The SEC announced they had obtained an emergency freeze against three Swiss-based traders under an allegation of insider trading. The SEC claims that Compania International Financiera S.A., Coudree Capital Gestion S.A., and Chartwell Asset Management Services purchased more than a million common shares of Arch Chemicals just prior to the announcement that it was going to be purchased by Lonza Group Ltd.

It does not take much detective work to look at this chart and see that there was some suspicious trading leading up to the July 11 announcement date.

You see the stock price rising and an increase in trading volume. According to the SEC complaint, about 1 million shares in that increased volume came from three defendants. The average trading volume for Arch leading up to the merger announcement was just under 200,000 shares per day.

The hard part will be the SEC proving that the defendants had material, non-public information and used it in breach of some obligation. Clearly, their trading looks suspicious. Proving it was illegal will take more work.

The big question I have, and that compliance professionals that deal with insider trading should have, is how did the trades get flagged?

The SEC has said they are increasing market surveillance and market intelligence to spot suspicious activity.
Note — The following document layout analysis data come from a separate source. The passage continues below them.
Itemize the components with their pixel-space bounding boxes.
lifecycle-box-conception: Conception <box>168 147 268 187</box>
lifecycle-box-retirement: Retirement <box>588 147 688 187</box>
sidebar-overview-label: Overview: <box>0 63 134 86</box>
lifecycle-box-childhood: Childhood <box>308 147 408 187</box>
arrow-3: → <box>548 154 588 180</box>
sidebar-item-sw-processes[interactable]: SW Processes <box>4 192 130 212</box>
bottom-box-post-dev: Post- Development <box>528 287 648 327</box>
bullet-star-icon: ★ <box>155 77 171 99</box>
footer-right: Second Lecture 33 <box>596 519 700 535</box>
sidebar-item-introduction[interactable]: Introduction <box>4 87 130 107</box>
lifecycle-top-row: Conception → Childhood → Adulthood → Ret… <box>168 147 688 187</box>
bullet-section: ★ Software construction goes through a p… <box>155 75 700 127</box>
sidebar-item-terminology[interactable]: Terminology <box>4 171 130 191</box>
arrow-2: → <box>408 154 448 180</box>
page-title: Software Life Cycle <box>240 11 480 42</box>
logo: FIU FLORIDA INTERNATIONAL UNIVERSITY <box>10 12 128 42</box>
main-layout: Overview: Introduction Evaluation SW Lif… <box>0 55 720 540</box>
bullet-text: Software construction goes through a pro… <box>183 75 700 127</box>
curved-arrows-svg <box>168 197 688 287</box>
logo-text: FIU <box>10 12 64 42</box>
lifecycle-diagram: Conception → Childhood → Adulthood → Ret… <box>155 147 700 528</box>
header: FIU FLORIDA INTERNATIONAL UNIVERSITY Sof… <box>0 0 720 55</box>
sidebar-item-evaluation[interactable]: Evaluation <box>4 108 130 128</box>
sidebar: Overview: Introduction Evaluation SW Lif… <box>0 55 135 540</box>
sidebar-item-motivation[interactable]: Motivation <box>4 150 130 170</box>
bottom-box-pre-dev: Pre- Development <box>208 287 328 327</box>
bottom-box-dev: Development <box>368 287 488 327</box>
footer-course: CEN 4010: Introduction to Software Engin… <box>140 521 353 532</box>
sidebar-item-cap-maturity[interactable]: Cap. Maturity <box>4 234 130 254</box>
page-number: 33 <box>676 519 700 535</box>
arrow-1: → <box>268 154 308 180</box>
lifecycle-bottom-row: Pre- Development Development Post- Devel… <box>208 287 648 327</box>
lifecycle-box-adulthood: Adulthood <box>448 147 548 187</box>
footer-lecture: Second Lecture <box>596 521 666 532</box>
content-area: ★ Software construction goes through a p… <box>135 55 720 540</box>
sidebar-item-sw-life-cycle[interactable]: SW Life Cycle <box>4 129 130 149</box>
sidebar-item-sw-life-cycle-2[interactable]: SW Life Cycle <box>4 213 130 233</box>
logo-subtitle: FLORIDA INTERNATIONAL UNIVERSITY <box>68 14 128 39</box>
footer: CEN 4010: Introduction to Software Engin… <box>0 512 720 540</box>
Did the SEC catch this on their own?

Was it compliance? It would seem that the activity coincided very closely with the merger and could easily have been flagged as suspicious by a vigilant broker/dealer compliance department. When a stock usually only trades 200,000 per day, seeing hundreds of thousands of shares being purchased with big public news should be a red flag.

Was it a whistleblower? The SEC has created a new bounty program. Perhaps an insider discover the activity and alerted the SEC in hopes of a financial windfall.

Was it a wiretap? It’s clear from the case against the Galleon Group and Raj Rajaratnam that the government is suing wiretaps to investigate insider trading.

To me the most interesting part of this case will be finding out how the trades got flagged. The rest of the case tied to proving insider trading is not interesting.